Patience, Presence & Trust

Patience, Presence & Trust: What the Wise Men Should Have Brought

We know the story of the Three Wise Men bearing gifts of frankincense, gold, and myrrh. I suspect for Jesus there were better gifts to bring. Of course wise men brought what they considered most valuable, gifts befitting a king. But if we were to ponder what gifts would be most useful to Jesus, who according to the Christian tradition represented God in human form, the most precious gifts might be these: patience, trust, presence.

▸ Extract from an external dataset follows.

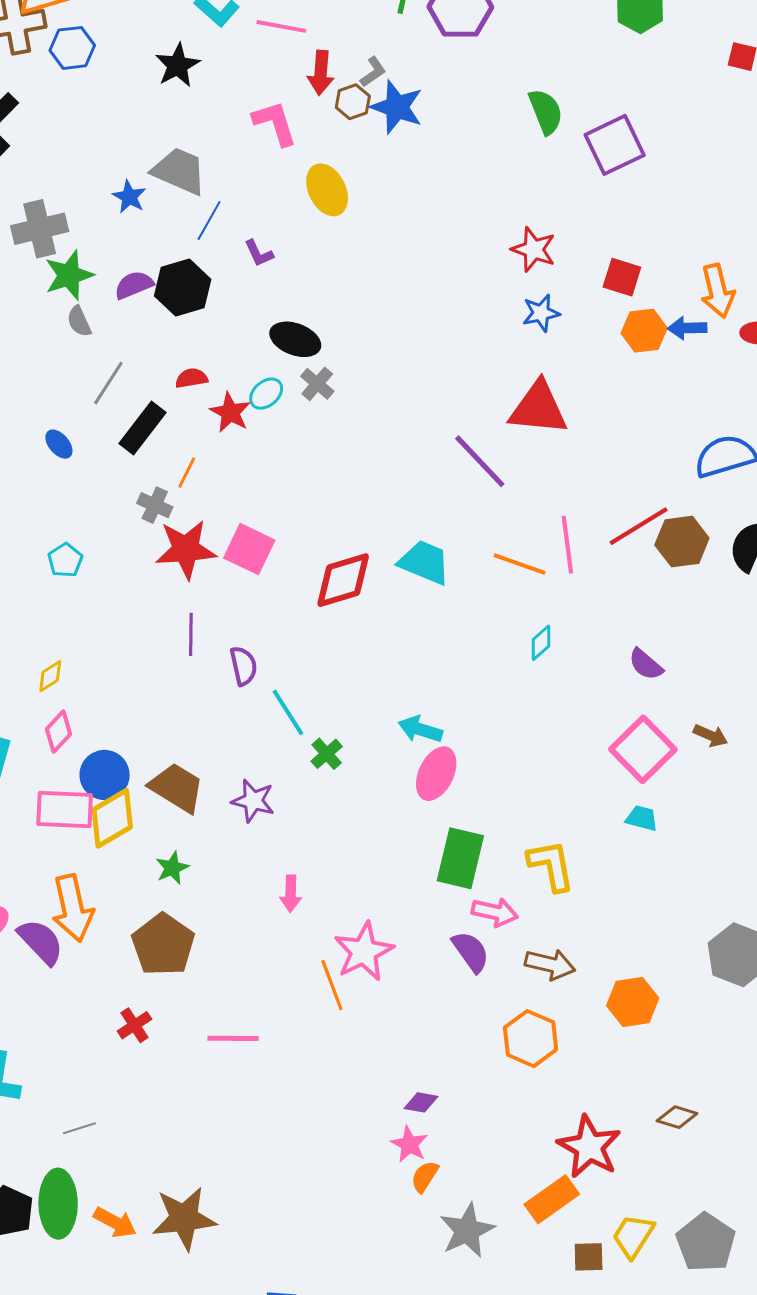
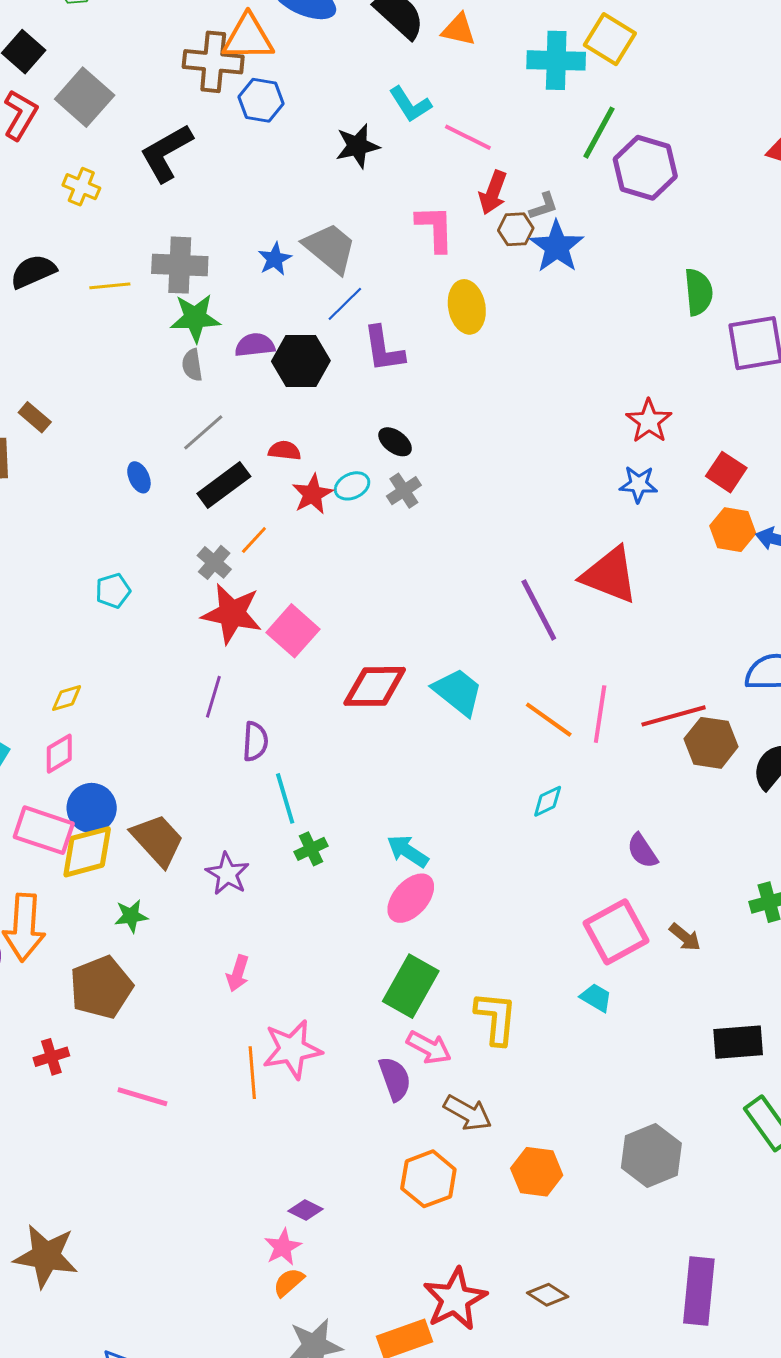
purple L-shape: (259, 253) -> (384, 349), size x1.6
black ellipse: (295, 339) -> (395, 442), size x0.7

Before I go any further I want to acknowledge yet again, I come to the Christmas story as a Jew and a Unitarian Universalist—which means I appreciate the theological legroom available in this tradition to think about the utility of the Christian idea of God in human form. It is not my personal understanding of God or what constitutes the holy but that makes it no less relevant. The story of Jesus’ birth, a narrative intended to fulfill Jewish prophecies, speaks to a core element of the human animal. We are wired for empathy. As I mentioned last week, Brené Brown, who researches vulnerability, claims “the two most powerful words when we’re in struggle [are] ‘me, too.’” The genius of God in human form is a god who can say with credibility to a suffering person: “Me, too.” I know your pain. I have felt it.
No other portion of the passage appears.